It is not accidental that Mongolia’s commitment to destroy SouthGobi has coincided with its economy imploding. As a frustrated top executive running his international company’s business in Mongolia vented to me two months ago:

A government determined to build its economy may or may not succeed. A government determined to destroy its economy will always succeed. That should be the opening quote for your next Mongolia article.

The senior executive added that Mongolia’s commitment to failure made a number of current rogue African and communist dictatorships look economically savvy before adding the “good news is that the IMF is getting ready for Mongolia’s bailout now.”

When I first visited Mongolia in 2011, the economy was booming.

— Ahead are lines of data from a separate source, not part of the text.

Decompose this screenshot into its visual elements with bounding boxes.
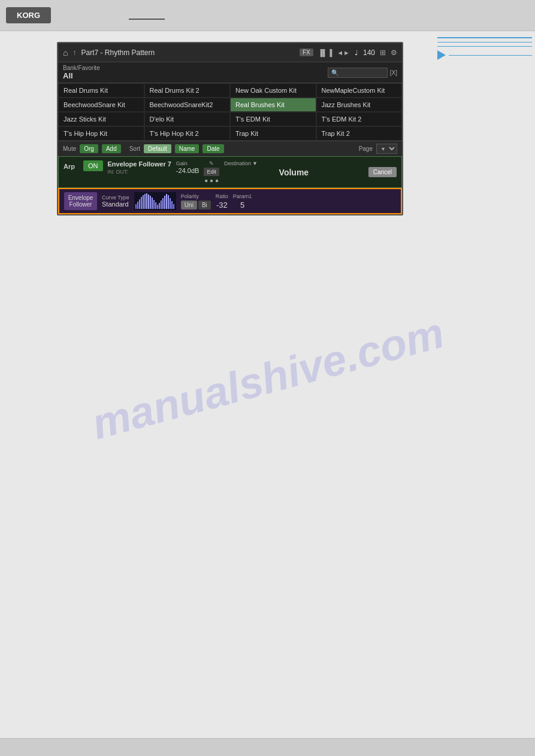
svg-rect-22 <box>173 204 174 209</box>
svg-rect-12 <box>155 202 156 209</box>
curve-type-value: Standard <box>102 201 129 208</box>
svg-rect-13 <box>157 205 158 209</box>
waveform-display <box>134 192 176 210</box>
tab-2[interactable] <box>93 11 129 20</box>
arp-info-block: Envelope Follower 7 IN: OUT: <box>108 160 171 175</box>
svg-rect-7 <box>146 193 147 209</box>
kit-cell-13[interactable]: T's Hip Hop Kit 2 <box>144 126 231 141</box>
sort-bar: Mute Org Add Sort Default Name Date Page… <box>58 141 402 156</box>
main-content-area: ⌂ ↑ Part7 - Rhythm Pattern FX ▐▌▐ ◄► ♩ 1… <box>0 42 431 215</box>
arp-cancel-button[interactable]: Cancel <box>368 167 397 177</box>
page-label: Page <box>359 145 373 152</box>
svg-rect-5 <box>143 195 144 209</box>
uni-polarity-button[interactable]: Uni <box>181 201 197 210</box>
grid-icon[interactable]: ⊞ <box>380 48 386 57</box>
kit-cell-11[interactable]: T's EDM Kit 2 <box>316 112 403 126</box>
kit-cell-12[interactable]: T's Hip Hop Kit <box>58 126 144 141</box>
kit-cell-9[interactable]: D'elo Kit <box>144 112 231 126</box>
svg-rect-11 <box>153 200 155 209</box>
svg-rect-19 <box>168 195 169 209</box>
arp-gain-label: Gain <box>176 160 200 166</box>
tab-4[interactable] <box>165 11 201 20</box>
default-sort-button[interactable]: Default <box>144 144 171 153</box>
curve-type-block: Curve Type Standard <box>102 195 129 208</box>
fx-badge[interactable]: FX <box>300 48 313 56</box>
kit-cell-0[interactable]: Real Drums Kit <box>58 83 144 98</box>
page-dropdown[interactable]: ▾ <box>376 144 397 154</box>
gear-icon[interactable]: ⚙ <box>391 48 397 57</box>
arp-gain-value: -24.0dB <box>176 167 200 174</box>
kit-cell-7[interactable]: Jazz Brushes Kit <box>316 98 403 112</box>
bi-polarity-button[interactable]: Bi <box>198 201 211 210</box>
curve-type-label: Curve Type <box>102 195 129 201</box>
bank-label: Bank/Favorite <box>63 65 100 71</box>
polarity-label: Polarity <box>181 193 211 199</box>
name-sort-button[interactable]: Name <box>175 144 200 153</box>
kit-cell-15[interactable]: Trap Kit 2 <box>316 126 403 141</box>
arp-gain-block: Gain -24.0dB <box>176 160 200 174</box>
kit-cell-4[interactable]: BeechwoodSnare Kit <box>58 98 144 112</box>
edit-icon: ✎ <box>209 160 214 166</box>
kit-cell-6[interactable]: Real Brushes Kit <box>230 98 316 112</box>
kit-cell-2[interactable]: New Oak Custom Kit <box>230 83 316 98</box>
ratio-block: Ratio -32 <box>216 193 228 210</box>
param1-label: Param1 <box>233 193 252 199</box>
param1-value: 5 <box>233 201 252 210</box>
kit-cell-10[interactable]: T's EDM Kit <box>230 112 316 126</box>
envelope-follower-section: Envelope Follower Curve Type Standard <box>58 188 402 214</box>
synth-header-bar: ⌂ ↑ Part7 - Rhythm Pattern FX ▐▌▐ ◄► ♩ 1… <box>58 43 402 62</box>
arp-in-out: IN: OUT: <box>108 169 171 175</box>
svg-rect-17 <box>164 196 165 209</box>
arp-label: Arp <box>64 160 78 170</box>
svg-rect-1 <box>135 204 137 209</box>
arp-edit-button[interactable]: Edit <box>204 168 219 176</box>
watermark: manualshive.com <box>86 308 449 449</box>
tab-1[interactable] <box>57 11 93 20</box>
kit-cell-3[interactable]: NewMapleCustom Kit <box>316 83 403 98</box>
kit-cell-1[interactable]: Real Drums Kit 2 <box>144 83 231 98</box>
svg-rect-10 <box>152 198 153 209</box>
envelope-follower-label-line2: Follower <box>69 201 92 208</box>
sidebar-play-button[interactable] <box>437 50 532 60</box>
kit-cell-5[interactable]: BeechwoodSnareKit2 <box>144 98 231 112</box>
bank-selector: Bank/Favorite All 🔍 [X] <box>58 62 402 83</box>
svg-rect-6 <box>144 194 146 209</box>
svg-rect-8 <box>148 195 149 209</box>
active-tab-button[interactable]: KORG <box>6 7 51 23</box>
right-sidebar <box>434 31 535 738</box>
org-button[interactable]: Org <box>80 144 98 153</box>
bank-search-input[interactable]: 🔍 <box>328 68 388 78</box>
dest-dropdown-icon[interactable]: ▼ <box>252 160 258 166</box>
envelope-follower-button[interactable]: Envelope Follower <box>64 192 97 210</box>
bars-icon: ▐▌▐ <box>318 49 332 56</box>
svg-rect-20 <box>170 198 171 209</box>
arp-dots: ● ● ● <box>204 177 219 184</box>
waveform-svg <box>134 192 176 210</box>
arp-name: Envelope Follower 7 <box>108 160 171 168</box>
kit-cell-14[interactable]: Trap Kit <box>230 126 316 141</box>
mute-label: Mute <box>63 145 76 152</box>
date-sort-button[interactable]: Date <box>202 144 223 153</box>
synth-interface: ⌂ ↑ Part7 - Rhythm Pattern FX ▐▌▐ ◄► ♩ 1… <box>57 42 403 215</box>
polarity-block: Polarity Uni Bi <box>181 193 211 210</box>
svg-rect-16 <box>162 198 164 209</box>
add-button[interactable]: Add <box>102 144 121 153</box>
kit-cell-8[interactable]: Jazz Sticks Kit <box>58 112 144 126</box>
back-icon[interactable]: ↑ <box>72 48 76 57</box>
top-navigation-bar: KORG <box>0 0 535 31</box>
sidebar-line-2 <box>437 42 532 42</box>
tab-5[interactable] <box>201 11 237 20</box>
svg-rect-18 <box>166 194 167 209</box>
home-icon[interactable]: ⌂ <box>63 48 68 57</box>
svg-rect-4 <box>141 197 142 209</box>
tab-6[interactable] <box>237 11 273 20</box>
svg-rect-9 <box>150 196 151 209</box>
tempo-icon: ♩ <box>355 48 358 57</box>
sidebar-line-3 <box>437 46 532 47</box>
arp-on-button[interactable]: ON <box>83 160 103 171</box>
tab-3[interactable] <box>129 11 165 20</box>
synth-title: Part7 - Rhythm Pattern <box>81 48 295 57</box>
svg-rect-21 <box>171 201 173 209</box>
bank-x-button[interactable]: [X] <box>390 69 397 76</box>
polarity-buttons: Uni Bi <box>181 201 211 210</box>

People were buzzing Mongolia could be the “Saudi Arabia of coal,” its world-class top 5 Oyu Tolgoi copper mine under construction was going to add 50% to GDP alone and exponential GDP growth thanks to the sudden discovery of multiple large mining deposits was certain. The local stock market was coming off a rise of over 100% the prior year. When going in and out of meetings with local businesses – or at popular bars at night – visiting hedge fund managers were everywhere passing out business cards and trying to find an edge to invest themselves in the country.

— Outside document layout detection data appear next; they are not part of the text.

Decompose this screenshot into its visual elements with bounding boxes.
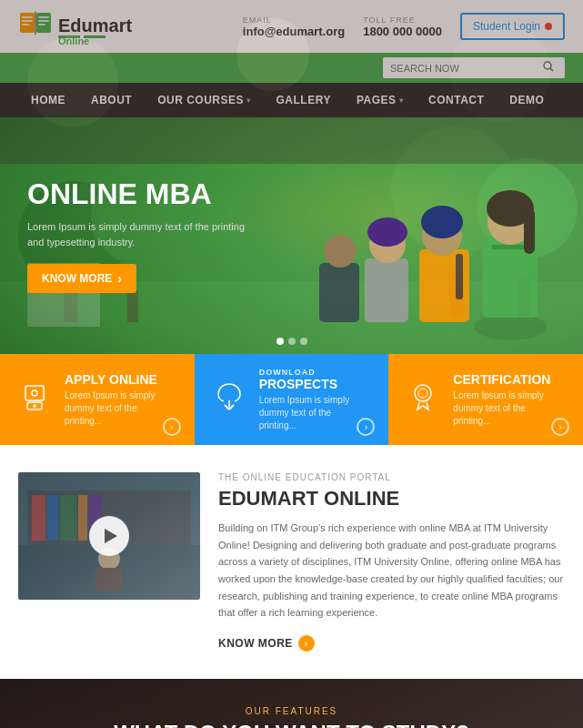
hero-content: ONLINE MBA Lorem Ipsum is simply dummy t… — [0, 151, 291, 320]
feature-prospects[interactable]: DOWNLOAD PROSPECTS Lorem Ipsum is simply… — [195, 354, 389, 445]
study-title: WHAT DO YOU WANT TO STUDY? — [18, 721, 565, 728]
know-more-arrow-icon: › — [298, 635, 315, 652]
slider-dot-2[interactable] — [288, 338, 296, 345]
svg-rect-54 — [60, 495, 76, 541]
about-section: THE ONLINE EDUCATION PORTAL EDUMART ONLI… — [0, 445, 583, 679]
svg-point-41 — [32, 390, 37, 396]
svg-rect-55 — [78, 495, 87, 541]
apply-online-arrow-icon[interactable]: › — [163, 418, 181, 436]
svg-point-48 — [418, 389, 427, 398]
feature-apply-online[interactable]: APPLY ONLINE Lorem Ipsum is simply dummy… — [0, 354, 195, 445]
hero-title: ONLINE MBA — [27, 178, 264, 210]
study-bg-svg — [0, 0, 583, 164]
svg-point-43 — [33, 404, 36, 408]
svg-rect-58 — [95, 568, 123, 591]
certification-title: CERTIFICATION — [453, 372, 565, 387]
svg-rect-53 — [47, 495, 58, 541]
about-title: EDUMART ONLINE — [218, 487, 565, 511]
svg-rect-35 — [365, 258, 408, 322]
hero-description: Lorem Ipsum is simply dummy text of the … — [27, 219, 264, 249]
certification-text: CERTIFICATION Lorem Ipsum is simply dumm… — [453, 372, 565, 428]
prospects-desc: Lorem Ipsum is simply dummy text of the … — [259, 394, 371, 432]
svg-rect-40 — [25, 386, 44, 400]
feature-certification[interactable]: CERTIFICATION Lorem Ipsum is simply dumm… — [388, 354, 583, 445]
apply-online-icon — [18, 380, 51, 420]
know-more-label: KNOW MORE — [218, 637, 293, 650]
prospects-title: PROSPECTS — [259, 377, 371, 391]
svg-point-62 — [236, 18, 309, 91]
study-section: OUR FEATURES WHAT DO YOU WANT TO STUDY? … — [0, 679, 583, 728]
svg-point-33 — [421, 206, 463, 238]
feature-cards: APPLY ONLINE Lorem Ipsum is simply dummy… — [0, 354, 583, 445]
about-description: Building on ITM Group's rich experience … — [218, 520, 565, 622]
slider-dot-3[interactable] — [300, 338, 307, 345]
about-content: THE ONLINE EDUCATION PORTAL EDUMART ONLI… — [218, 472, 565, 652]
apply-online-title: APPLY ONLINE — [65, 372, 176, 387]
slider-dot-1[interactable] — [276, 338, 284, 345]
hero-btn-label: KNOW MORE — [42, 272, 112, 285]
svg-rect-28 — [492, 245, 528, 249]
apply-online-desc: Lorem Ipsum is simply dummy text of the … — [65, 389, 176, 428]
svg-point-37 — [367, 217, 407, 247]
svg-point-60 — [27, 36, 118, 127]
apply-online-text: APPLY ONLINE Lorem Ipsum is simply dummy… — [65, 372, 176, 428]
slider-dots — [276, 338, 307, 345]
play-button[interactable] — [89, 516, 129, 556]
svg-rect-34 — [456, 254, 463, 299]
svg-rect-38 — [319, 263, 359, 322]
prospects-icon — [213, 380, 246, 420]
about-video[interactable] — [18, 472, 200, 600]
svg-rect-52 — [32, 495, 45, 541]
certification-desc: Lorem Ipsum is simply dummy text of the … — [453, 389, 565, 428]
hero-btn-arrow-icon: › — [117, 271, 122, 286]
certification-arrow-icon[interactable]: › — [551, 418, 569, 436]
certification-icon — [407, 380, 439, 420]
prospects-arrow-icon[interactable]: › — [357, 418, 375, 436]
hero-know-more-button[interactable]: KNOW MORE › — [27, 264, 136, 293]
about-know-more-button[interactable]: KNOW MORE › — [218, 635, 315, 652]
prospects-text: DOWNLOAD PROSPECTS Lorem Ipsum is simply… — [259, 368, 371, 432]
about-tag: THE ONLINE EDUCATION PORTAL — [218, 472, 565, 482]
svg-rect-30 — [524, 208, 535, 254]
prospects-label: DOWNLOAD — [259, 368, 371, 377]
svg-point-47 — [415, 385, 431, 401]
study-tag: OUR FEATURES — [18, 706, 565, 716]
svg-point-39 — [324, 235, 357, 268]
svg-point-61 — [450, 23, 550, 123]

April 1st, 2012, was the true beginning of trouble for Mongolia’s economy and SouthGobi. It was a true April Fool’s Day that has made many look like fools albeit without humor. Turquoise Hill, the private company (in a government partnership) that owns the Oyu Tolgoi copper mine (which was to boost GDP 50% once at full capacity) also was the majority stake holder in SouthGobi Resources. Turquoise Hill (then doing business under its former name Ivanhoe Mines) announced plans to sell its stake in SouthGobi Resources to the Aluminum Corporation of China (aka Chalco) on that date.

It was a little more than two months before national elections in June 2012. The proposed deal gave every local politician, journalist and pundit a concoction of everything that could agitate the Mongolian voting public:
• Mongolians have a testy relationship with the neighboring Chinese going back to the times when Chinggis Khan (aka Ghengis Khan) conquered the Chinese and subsequent periods in which Mongolians and Chinese went back and forth conquering each other (China won the last round and as a result is the larger nation).
• As an example, some Mongolians have advised me not to eat apples from China because the Chinese put poison in them to kill Mongolian children.
• Ivanhoe/Turquoise Hill, the owner of the copper mine set to radically improve Mongolia’s GDP had made partnership deals with the government in 2009 and 2010. In the run-up to elections, populist appealing politicians and pundits now claimed Ivanhoe/Turquoise Hill had given Mongolia a raw deal that should in all fairness to the people of Mongolia be renegotiated.
• In brief, the story morphed into: a foreign-owned big mining company that is trying to bamboozle the people of Mongolia on our biggest mining asset is now additionally going to try to bamboozle the people of Mongolia by selling a large coal mine – a Mongolian coal mine – to our dastardly southern neighbor. Political fireworks ensued.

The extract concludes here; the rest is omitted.